REQUIREMENT
Indicate, with the number alone, how many lines in the listing below hold the string "will".

(SOURCE DATA)

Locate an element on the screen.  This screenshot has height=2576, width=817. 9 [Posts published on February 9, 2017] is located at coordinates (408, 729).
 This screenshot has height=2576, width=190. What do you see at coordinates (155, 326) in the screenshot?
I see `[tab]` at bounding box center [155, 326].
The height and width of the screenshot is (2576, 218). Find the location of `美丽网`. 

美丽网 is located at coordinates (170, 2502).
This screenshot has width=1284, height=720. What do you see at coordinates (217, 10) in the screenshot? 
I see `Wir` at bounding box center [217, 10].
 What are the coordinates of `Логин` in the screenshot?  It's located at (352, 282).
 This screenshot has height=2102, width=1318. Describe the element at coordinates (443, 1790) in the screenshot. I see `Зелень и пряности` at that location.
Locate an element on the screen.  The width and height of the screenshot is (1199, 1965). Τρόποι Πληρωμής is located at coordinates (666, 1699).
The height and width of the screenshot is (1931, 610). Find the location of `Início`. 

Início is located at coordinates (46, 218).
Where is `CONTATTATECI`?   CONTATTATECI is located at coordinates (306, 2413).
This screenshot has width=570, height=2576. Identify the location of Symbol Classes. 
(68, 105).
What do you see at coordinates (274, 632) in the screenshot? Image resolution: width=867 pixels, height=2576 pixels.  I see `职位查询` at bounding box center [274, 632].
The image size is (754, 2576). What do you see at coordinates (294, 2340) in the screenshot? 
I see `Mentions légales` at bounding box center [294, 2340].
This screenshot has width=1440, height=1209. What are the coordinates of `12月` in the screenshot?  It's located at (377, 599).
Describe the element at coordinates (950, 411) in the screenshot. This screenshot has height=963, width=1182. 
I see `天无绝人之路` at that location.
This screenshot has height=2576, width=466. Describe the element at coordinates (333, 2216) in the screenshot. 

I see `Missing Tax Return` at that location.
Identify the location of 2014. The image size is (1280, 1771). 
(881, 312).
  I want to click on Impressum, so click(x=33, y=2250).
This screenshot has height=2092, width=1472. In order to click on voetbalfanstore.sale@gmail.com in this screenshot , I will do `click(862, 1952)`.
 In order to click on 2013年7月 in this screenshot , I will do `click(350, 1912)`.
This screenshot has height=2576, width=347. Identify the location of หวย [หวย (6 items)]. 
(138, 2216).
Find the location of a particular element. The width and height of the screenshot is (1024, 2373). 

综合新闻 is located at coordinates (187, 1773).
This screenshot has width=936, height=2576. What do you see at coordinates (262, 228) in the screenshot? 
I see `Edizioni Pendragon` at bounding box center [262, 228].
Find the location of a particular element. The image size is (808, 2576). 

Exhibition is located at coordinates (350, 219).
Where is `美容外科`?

(End SOURCE DATA)

FINISHED EXERCISE
2